Pattern in the allocation of defence budget:
  • The government has been allocating fewer resources for capital expenditure than demanded by the military since 1992.
  • There is a dire shortfall of funds for capital purchases.
  • Each year, the military calculates its Capex requirements for the coming year and projects its requirement to the Ministry of Defence (MoD).
  • The MoD projects this onwards to the Ministry of Finance (MoF).
  • MoF slashes the military’s requirement and allocates a smaller capital budget instead.
  • The current defence budget was presented in the backdrop of an ongoing conflict between Indian troops and the PLA in Ladakh.
  • The MoF still slashed the military’s Capex projection of Rs 199,553 crore by a whopping 38 percent (Rs 76,553 crore), allocating just Rs 123,000 crore.
Why is there a cut on defence expenditure every year?
  • Governments have operated on the assumption that a full-scale war was highly unlikely and, therefore, equipment modernization was wasteful.
  • Border conflicts, such as the 1999 Kargil war, the 2017 Doklam confrontation, and the ongoing Ladakh intrusions are not serious enough to make equipment modernization an imperative.
  • If things go wrong, such as in Kargil where the army was caught without 155-millimeter artillery ammunition for its Bofors guns, we rely on friends like Israel to bail us out. 
Ways to generate revenue for incurring greater expenditure:
  • Goods and services tax (GST) could be increased by 1 percent in all slabs as a military modernization cess.
  • Much of the education cess on income tax remains unutilised.

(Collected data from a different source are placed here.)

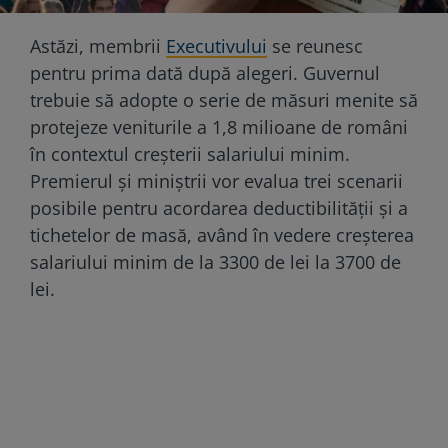
Astăzi, membrii
Executivului
se reunesc
pentru prima dată după alegeri. Guvernul
trebuie să adopte o serie de măsuri menite să
protejeze veniturile a 1,8 milioane de români
în contextul creșterii salariului minim.
Premierul și miniștrii vor evalua trei scenarii
posibile pentru acordarea deductibilității și a
tichetelor de masă, având în vedere creșterea
salariului minim de la 3300 de lei la 3700 de
lei.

It can be reduced by a percentage point and a 2 percent cess for military modernization could be levied.
  • If increasing taxation is unacceptable, the defence services could monetise some of its 17 lakh acres (2,833 square kilometres) of defence land.
  • MoD can do disinvestment in the 41 factories of the Ordnance Factory Board (OFB). The factories produce arms, ammunition, and equipment for the military worth about Rs 12,000 crore annually.